Confinement in "House on Mango Street"

     One of the major motifs I found when reading The House on Mango Street was characters being bound or kept to one place.  This is usually physical, such as Sally, who "sits at home because she is afraid to go out without his permission (102)," or Esperanza's aunt, confined to a bed because of her illness.  Esperanza herself is bound to Mango Street, both living with her family with no chance of moving away (yet), and even though "Mango says goodbye sometimes (110)," she acknowledges how she will never completely leave Mango Street.  To Esperanza, Mango Street represents a dead end, a place where the only residents are people with nowhere else to go.  Those who do have high hopes, such as Sally or Marin, are married off to live a life of misery.  Esperanza's mother is also confined to her role, working around the house all day, even though "she has lived in this city her whole life.  She can speak two languages.  She can sing an opera.  She knows how to fix a T.V. (90)."  The city, in the form of Mango Street has kept her from advancing despite her talents. 
     This confinement explains why Esperanza wants a large house of her own, "a house on a hill like the ones with the gardens where Papa works (86)."  To her, a large house represents freedom, where one can decorate rooms how they please, sleep in whatever room they like, and feel free to have guests over if they choose.  The house on Mango Street is not this house.  Many others feel this way about homes, such as Mamacita, who "still sighs for her pink house, and then I think she cries (77)."  Although Mamacita has left her home in Mexico for a better life in America, the house does not feel like a home, and she keeps waiting for her son to get them both into a home.  Perhaps like Esperanza, she will find "a home in the heart (64)." 

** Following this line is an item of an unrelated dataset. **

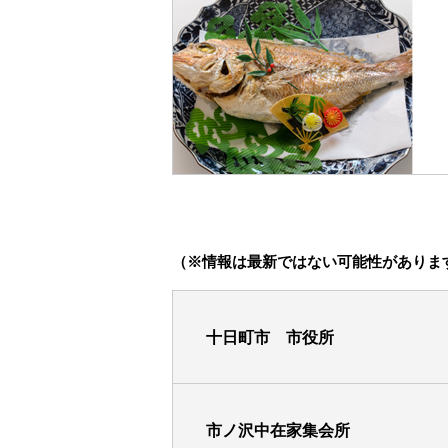
（※情報は最新ではない可能性がありま
十日町市 市役所
市ノ沢中在家集会所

     To me, the home in the heart seems to be the sense of peace that Esperanza gains at the end of the novel.  She is able to move on past all of her negative experiences on Mango Street and take her stories with her.  Although she acknowledges that she will never truly leave Mango Street, the same is true of any place she has lived.  She will take her experiences with her wherever she goes, and although she is the sum of her past homes, there is a significant effort to move forward and live be her own means, and not those of others.